The main limitation of our study is that the patients participated is not a consecutive cohort and selection or reporting bias may exist. In order to minimize the bias, the enrollment of the patients was arranged before surgery and patients whose surgery were cancelled or had no photographs or videos recorded are excluded from the analysis. This helps to control the bias. Secondly, some surgeons in our study are lack of experience of the IPA dissection, which may result in the inaccuracy of the IPA dissection. From this point, the result of our study may not be able to fully prove the IPA distribution difference by regions due to the imbalance of patient distribution and surgeon experience by geographical regions. However, this is a better reflection of the real clinical practice setting, as compared with angiograms and autopsies. Another limitation is that most patients (80.7%) were from East China, North China and Northeastern China, and this distribution imbalance reflects that the study sample may be not representative enough of Chinese gastric cancer patients.
Conclusions
Our study found that the IPA originates from GDA (36.8%), ASPDA (31.0%), and RGEA (27.2%) in similar proportions. Laparoscopic surgery may be more helpful in dissection of the IPA than open surgery. To our best knowledge, this study is by far the largest study to describe the anatomical variation of the IPA and therefore can provide helpful information for studies on PPG and subgroups of the No. 6 LNs.
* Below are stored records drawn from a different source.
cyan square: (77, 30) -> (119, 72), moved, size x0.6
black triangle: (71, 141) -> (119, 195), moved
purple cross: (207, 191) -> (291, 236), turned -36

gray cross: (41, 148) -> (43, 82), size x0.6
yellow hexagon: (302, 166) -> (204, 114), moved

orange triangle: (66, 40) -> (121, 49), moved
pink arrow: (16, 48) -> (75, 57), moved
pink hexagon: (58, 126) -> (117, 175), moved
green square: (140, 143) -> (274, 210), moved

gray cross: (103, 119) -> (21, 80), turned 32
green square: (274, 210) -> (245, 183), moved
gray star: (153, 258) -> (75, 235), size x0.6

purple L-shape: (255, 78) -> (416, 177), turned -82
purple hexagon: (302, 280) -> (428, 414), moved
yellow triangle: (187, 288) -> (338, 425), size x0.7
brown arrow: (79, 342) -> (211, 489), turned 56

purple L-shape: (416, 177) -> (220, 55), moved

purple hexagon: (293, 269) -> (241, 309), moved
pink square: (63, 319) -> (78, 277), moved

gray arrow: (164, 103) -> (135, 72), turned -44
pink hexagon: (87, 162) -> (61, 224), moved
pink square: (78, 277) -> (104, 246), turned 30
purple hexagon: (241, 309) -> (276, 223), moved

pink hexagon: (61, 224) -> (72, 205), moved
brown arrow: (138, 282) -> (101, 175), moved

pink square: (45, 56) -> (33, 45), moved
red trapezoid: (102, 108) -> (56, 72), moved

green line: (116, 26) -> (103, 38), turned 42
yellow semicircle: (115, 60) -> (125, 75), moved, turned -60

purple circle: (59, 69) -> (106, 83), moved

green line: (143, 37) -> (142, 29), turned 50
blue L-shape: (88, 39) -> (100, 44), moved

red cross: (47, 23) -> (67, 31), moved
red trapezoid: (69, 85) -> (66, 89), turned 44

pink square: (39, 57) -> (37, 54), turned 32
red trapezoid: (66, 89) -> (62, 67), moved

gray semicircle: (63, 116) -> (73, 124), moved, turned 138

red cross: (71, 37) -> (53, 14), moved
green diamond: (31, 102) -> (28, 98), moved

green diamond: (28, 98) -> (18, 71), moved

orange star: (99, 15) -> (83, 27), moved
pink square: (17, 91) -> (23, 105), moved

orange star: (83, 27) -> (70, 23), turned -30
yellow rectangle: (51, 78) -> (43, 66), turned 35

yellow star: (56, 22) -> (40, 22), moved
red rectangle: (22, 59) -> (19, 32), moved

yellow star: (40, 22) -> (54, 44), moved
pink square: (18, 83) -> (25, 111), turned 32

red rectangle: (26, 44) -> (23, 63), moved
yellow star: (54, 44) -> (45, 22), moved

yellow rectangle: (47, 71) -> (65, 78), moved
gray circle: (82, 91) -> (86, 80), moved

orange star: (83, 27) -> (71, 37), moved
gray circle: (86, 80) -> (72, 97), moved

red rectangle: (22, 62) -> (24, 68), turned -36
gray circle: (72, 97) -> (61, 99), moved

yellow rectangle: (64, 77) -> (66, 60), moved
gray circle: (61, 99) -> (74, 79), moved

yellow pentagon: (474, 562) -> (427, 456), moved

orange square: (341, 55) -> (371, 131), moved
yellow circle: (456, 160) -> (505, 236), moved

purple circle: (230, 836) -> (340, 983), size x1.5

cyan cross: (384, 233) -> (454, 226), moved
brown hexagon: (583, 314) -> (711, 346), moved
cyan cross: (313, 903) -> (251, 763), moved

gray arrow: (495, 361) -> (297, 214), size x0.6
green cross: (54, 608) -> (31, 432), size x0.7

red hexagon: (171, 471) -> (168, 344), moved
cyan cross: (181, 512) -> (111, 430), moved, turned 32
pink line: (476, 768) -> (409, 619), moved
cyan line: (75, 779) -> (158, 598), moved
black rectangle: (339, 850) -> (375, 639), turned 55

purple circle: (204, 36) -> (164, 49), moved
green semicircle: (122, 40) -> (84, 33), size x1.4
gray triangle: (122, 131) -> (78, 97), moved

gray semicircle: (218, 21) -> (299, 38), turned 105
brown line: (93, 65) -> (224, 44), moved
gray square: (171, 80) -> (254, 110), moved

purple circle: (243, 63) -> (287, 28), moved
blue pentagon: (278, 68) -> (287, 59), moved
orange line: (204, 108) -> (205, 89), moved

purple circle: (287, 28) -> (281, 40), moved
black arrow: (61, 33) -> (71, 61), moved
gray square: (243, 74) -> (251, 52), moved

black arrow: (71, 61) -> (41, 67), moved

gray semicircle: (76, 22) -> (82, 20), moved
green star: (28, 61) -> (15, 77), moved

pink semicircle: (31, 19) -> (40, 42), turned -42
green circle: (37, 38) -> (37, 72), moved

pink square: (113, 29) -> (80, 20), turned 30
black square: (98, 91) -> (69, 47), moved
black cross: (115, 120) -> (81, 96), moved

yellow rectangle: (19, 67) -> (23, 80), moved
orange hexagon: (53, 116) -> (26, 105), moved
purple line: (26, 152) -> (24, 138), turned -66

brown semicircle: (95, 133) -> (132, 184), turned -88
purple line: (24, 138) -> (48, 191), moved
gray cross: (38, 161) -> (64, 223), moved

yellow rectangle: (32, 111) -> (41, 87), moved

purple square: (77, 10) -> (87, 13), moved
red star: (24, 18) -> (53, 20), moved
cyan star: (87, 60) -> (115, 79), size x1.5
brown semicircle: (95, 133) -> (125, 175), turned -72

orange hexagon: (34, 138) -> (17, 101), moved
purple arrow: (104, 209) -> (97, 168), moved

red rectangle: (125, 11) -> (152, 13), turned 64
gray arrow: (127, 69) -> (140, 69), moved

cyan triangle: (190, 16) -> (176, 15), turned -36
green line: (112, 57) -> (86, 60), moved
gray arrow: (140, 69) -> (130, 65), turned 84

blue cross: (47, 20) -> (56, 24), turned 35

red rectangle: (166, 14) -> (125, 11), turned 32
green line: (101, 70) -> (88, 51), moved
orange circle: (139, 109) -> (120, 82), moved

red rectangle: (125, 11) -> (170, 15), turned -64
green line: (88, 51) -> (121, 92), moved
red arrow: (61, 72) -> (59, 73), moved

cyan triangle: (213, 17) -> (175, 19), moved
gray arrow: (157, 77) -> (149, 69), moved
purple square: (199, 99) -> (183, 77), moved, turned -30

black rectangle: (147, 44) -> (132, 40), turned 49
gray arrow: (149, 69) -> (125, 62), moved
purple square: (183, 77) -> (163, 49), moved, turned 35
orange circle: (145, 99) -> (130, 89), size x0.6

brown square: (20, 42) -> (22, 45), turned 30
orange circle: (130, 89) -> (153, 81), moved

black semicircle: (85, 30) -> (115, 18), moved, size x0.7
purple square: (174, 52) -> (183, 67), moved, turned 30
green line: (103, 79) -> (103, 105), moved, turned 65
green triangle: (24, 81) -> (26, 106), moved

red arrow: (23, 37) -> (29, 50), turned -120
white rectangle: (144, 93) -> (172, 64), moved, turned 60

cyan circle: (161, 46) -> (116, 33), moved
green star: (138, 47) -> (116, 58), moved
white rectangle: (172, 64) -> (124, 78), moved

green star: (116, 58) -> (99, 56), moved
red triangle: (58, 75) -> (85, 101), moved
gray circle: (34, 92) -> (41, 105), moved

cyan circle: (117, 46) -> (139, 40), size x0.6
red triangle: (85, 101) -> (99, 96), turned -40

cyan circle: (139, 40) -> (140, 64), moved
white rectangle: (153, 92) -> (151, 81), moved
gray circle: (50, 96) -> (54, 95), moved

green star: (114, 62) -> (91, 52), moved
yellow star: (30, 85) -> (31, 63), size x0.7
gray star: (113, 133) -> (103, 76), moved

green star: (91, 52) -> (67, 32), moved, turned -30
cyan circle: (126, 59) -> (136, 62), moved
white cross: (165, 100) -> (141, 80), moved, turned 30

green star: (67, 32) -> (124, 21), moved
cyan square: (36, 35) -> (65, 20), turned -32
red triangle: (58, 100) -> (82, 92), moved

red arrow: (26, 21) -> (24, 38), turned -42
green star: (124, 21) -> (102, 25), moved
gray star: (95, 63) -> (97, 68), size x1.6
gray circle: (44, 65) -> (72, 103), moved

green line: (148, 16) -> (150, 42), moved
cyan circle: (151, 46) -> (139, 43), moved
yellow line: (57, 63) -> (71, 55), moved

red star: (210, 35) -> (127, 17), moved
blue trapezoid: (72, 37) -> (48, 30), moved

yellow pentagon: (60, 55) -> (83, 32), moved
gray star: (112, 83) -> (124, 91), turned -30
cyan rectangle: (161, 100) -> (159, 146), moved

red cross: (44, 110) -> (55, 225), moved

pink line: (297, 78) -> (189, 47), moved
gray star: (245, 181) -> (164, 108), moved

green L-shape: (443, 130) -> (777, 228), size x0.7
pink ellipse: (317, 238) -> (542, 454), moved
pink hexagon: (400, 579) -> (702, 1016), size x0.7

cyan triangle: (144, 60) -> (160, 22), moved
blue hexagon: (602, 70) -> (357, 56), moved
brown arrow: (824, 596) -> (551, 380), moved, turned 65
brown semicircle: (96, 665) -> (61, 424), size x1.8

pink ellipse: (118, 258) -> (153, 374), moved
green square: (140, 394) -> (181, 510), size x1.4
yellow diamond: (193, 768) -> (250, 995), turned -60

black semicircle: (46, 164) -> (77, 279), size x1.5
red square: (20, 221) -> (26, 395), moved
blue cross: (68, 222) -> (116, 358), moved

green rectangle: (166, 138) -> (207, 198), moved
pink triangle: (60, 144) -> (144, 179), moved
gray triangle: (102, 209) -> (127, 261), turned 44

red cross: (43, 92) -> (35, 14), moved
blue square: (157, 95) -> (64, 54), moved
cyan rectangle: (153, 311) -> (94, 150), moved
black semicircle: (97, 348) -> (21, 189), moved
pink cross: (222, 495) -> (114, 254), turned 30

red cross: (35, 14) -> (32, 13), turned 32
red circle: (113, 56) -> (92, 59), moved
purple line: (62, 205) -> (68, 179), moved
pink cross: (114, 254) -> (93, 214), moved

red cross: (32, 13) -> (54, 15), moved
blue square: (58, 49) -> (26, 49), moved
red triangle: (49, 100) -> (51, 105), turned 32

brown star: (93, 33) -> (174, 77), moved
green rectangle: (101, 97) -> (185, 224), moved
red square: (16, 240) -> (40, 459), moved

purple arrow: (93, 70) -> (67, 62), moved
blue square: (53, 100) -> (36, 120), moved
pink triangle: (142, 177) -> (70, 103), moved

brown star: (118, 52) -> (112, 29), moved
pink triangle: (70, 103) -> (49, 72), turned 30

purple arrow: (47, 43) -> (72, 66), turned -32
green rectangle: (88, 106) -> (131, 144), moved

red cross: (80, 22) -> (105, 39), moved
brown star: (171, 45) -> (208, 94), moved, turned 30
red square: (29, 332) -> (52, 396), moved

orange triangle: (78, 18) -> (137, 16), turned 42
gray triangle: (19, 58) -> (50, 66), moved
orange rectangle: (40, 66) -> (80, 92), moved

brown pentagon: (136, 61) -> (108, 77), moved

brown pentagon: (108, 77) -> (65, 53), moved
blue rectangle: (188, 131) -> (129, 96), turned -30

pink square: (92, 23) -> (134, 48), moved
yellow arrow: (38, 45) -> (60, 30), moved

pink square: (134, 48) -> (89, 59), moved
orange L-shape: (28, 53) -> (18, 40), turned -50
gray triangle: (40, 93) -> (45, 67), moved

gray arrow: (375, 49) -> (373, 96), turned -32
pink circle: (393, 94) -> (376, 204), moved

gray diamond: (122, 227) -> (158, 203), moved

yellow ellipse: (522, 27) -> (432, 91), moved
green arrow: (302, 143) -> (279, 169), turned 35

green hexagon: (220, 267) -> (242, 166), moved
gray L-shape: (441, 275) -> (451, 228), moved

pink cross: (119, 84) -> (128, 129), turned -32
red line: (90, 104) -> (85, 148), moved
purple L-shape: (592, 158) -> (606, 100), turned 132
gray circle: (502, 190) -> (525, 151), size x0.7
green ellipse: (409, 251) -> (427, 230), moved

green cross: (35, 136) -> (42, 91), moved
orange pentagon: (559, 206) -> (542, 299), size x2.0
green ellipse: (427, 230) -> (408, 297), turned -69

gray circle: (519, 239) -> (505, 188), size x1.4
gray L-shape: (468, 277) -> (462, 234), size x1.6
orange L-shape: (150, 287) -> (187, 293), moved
However, the current study did not explore the association between the different origination of the IPA and its influence on PPG or lymphatic drainage of the No. 6 LNs, which needs to be further examined in the future studies.
Acknowledgements
The study is funded by the Gastric Cancer Diagnose and Treatment Project (D171100006517004, D17110700650000) of Beijing Municipal Science & Technology Commission and supported by Beijing Municipal Administration of Hospital Clinical Medicine Development of Special Funding Support (ZYLX201701).
Footnote
Conflicts of Interest: The authors have no conflicts of interest to declare.